1.2. A journalist from BrainTV [RO] was trying to interview me. When she finally managed, I've the feeling I've said many silly things. There were some five questions, and four of them I've never asked myself; the only answer I'm sure of was name and occupation. So if it gets online (in November, I think?), feel free to make fun of me.

2. Alin [RO] follows my Flickr photos on RSS. Cool, didn't expect that.

3. Catalin [RO] understands why I write less and he appreciates my photos. Gracias!

4. Bunny [RO] said he learned new things from my presentation. I didn't quite learn which.

5. I still owe Sorana a coffee and I didn't manage to really speak to Tereza.

Sad sidenote: It wasn't all pink

My Mac PPT didn't look well on the Windows PC because the latter didn't have my font. There was no time to change the font, though I asked half an hour in advance to check and fix such potential glitches. My PDF didn't play nicely either, as the conference laptop had slideshow settings I couldn't change fast enough. My Mac was not tested itself, though I carried it with me as advised. I was the first in my session and could've done better without technical issues. It makes me sad because I know for a fact that international speakers are treated with more care.

In case you wonder why I used an atypical font in my Mac presentation when I'm aware shit happens more likely this way, know that I wanted to show the special characters of the Romanian language. And then, I was the only one who bothered. I will forever condemn communication practitioners in Romania who are too lazy to use special Romanian characters in writing (or appeal to English words, for that matter, when a Romanian equivalent exists). There is no excuse for such behaviour. I spent half a day sorting the Romanian keyboard on the Mac splendidly, it pays, and I'll even write a brief how to these days.

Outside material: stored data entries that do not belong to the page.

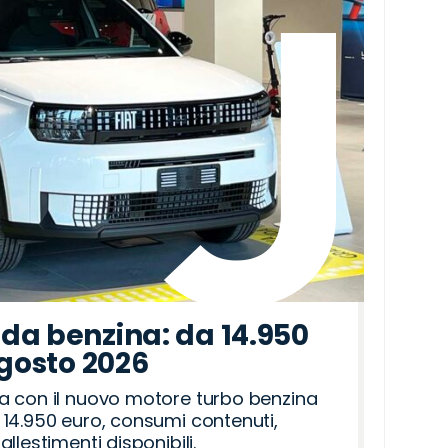
da benzina: da 14.950
agosto 2026
a con il nuovo motore turbo benzina
14.950 euro, consumi contenuti,
llestimenti disponibili.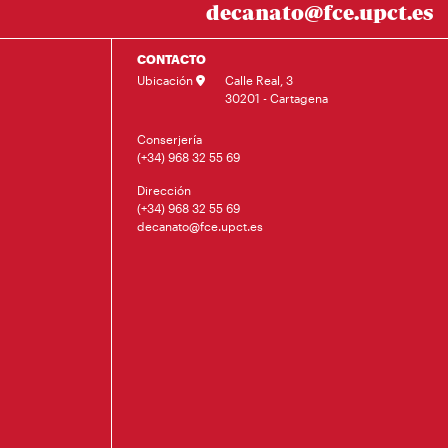
decanato@fce.upct.es
CONTACTO
Ubicación
Calle Real, 3
30201 - Cartagena
Conserjería
(+34) 968 32 55 69
Dirección
(+34) 968 32 55 69
decanato@fce.upct.es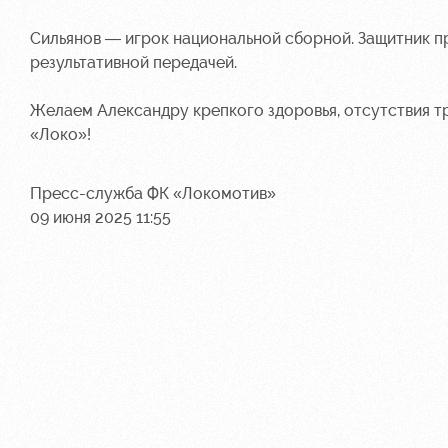
Сильянов — игрок национальной сборной. Защитник пр
результативной передачей.
Желаем Александру крепкого здоровья, отсутствия тра
«Локо»!
Пресс-служба ФК «Локомотив»
09 июня 2025 11:55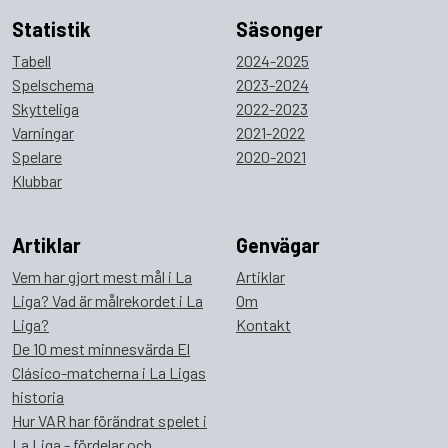
Statistik
Säsonger
Tabell
2024-2025
Spelschema
2023-2024
Skytteliga
2022-2023
Varningar
2021-2022
Spelare
2020-2021
Klubbar
Artiklar
Genvägar
Vem har gjort mest mål i La
Artiklar
Liga? Vad är målrekordet i La
Om
Liga?
Kontakt
De 10 mest minnesvärda El
Clásico-matcherna i La Ligas
historia
Hur VAR har förändrat spelet i
La Liga - fördelar och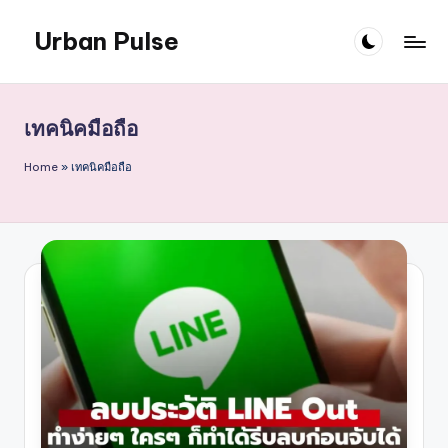
Urban Pulse
Skip
to
content
เทคนิคมือถือ
Home
»
เทคนิคมือถือ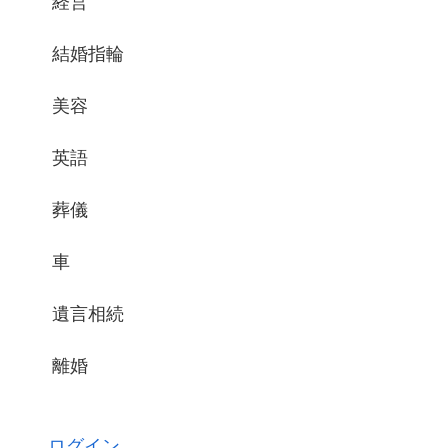
経営
結婚指輪
美容
英語
葬儀
車
遺言相続
離婚
ログイン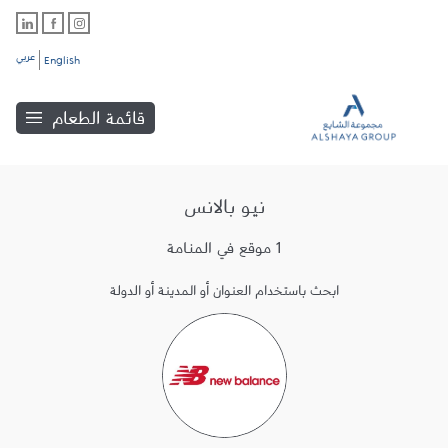
عربي
English
قائمة الطعام
نيو بالانس
1 موقع في المنامة
ابحث باستخدام العنوان أو المدينة أو الدولة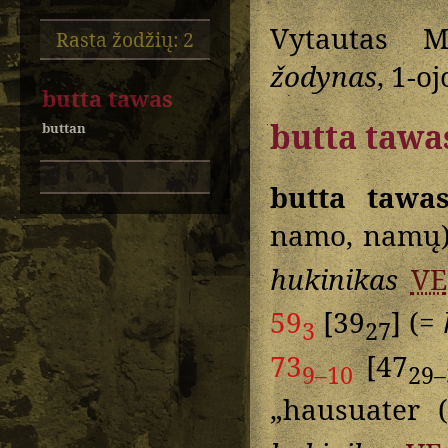
Vytautas M
Rasta žodžių: 2
žodynas
, 1-oj
butta tawas
butta tawa
buttan
butta tawa
namo, namų)
hukinikas
VE
59
[39
] (=
3
27
73
[47
9–10
29–
„hausuater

The second bit that can be improved in the future is the set-up. Behind a table hitting the laptop keys (and reading from paper in some cases!) could effortlessly become walking and gesticulating in front of the audience with a lavaliere/ clip-on microphone and a remote control for laptop/ beamer. Showtime, I believe, is a couple of keys away, and a bold approach of that would separate performance from presence. Didn't you hate, in school, teachers who only stayed safely behind the desk? I felt like one yesterday, and recoiled.